Editorial: Idaho Has the Right Idea
The March 28 vote came after a court ruled that Idaho’s uniquely two-tiered weight-distance tax discriminated against interstate trucking. Idaho Circuit Court Judge Michael McLaughlin sided with American Trucking Associations and declared the state’s tax system unconstitutional because of the advantages it gave to some domestic agricultural and mineral haulers.
The state Senate is also working on a proposal to rebate $27 million to truckers who overpaid the tax.
The matter is not closed yet. The Senate needs to move forward on the rebate, and the Idaho House of Representatives needs to approve the repeal and send it to Republican Gov. Dirk Kempthorne for his signature.
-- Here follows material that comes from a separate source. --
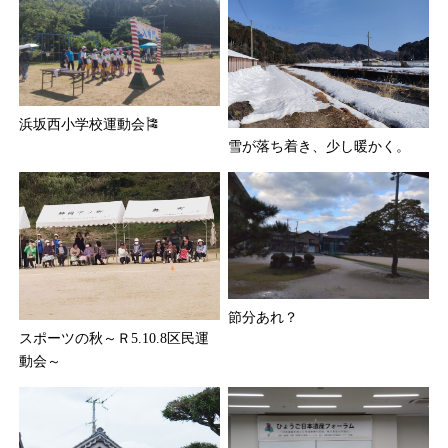
浜坂西小学校運動会🎏
雪が落ち着き、少し暖かく。
節分あれ？
スポーツの秋～Ｒ5.10.8区民運
動会～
We trust the lower house and the governor will follow the Senate’s wise action by putting the tax out of trucking’s misery.
Unlike elections in which voters cast their ballots in a booth on Election Day, the Oregon referendum is being conducted by mail. Voters will receive ballots later this month, meaning money is needed right now to help pay for additional circular mailings and broadcast advertisements. Oregon is the state that invented the weight-distance tax, and killing it off once and for all would send a clear message to Kentucky, New Mexico and New York — the other states still holding on to remnants of the archaic tax — to follow suit.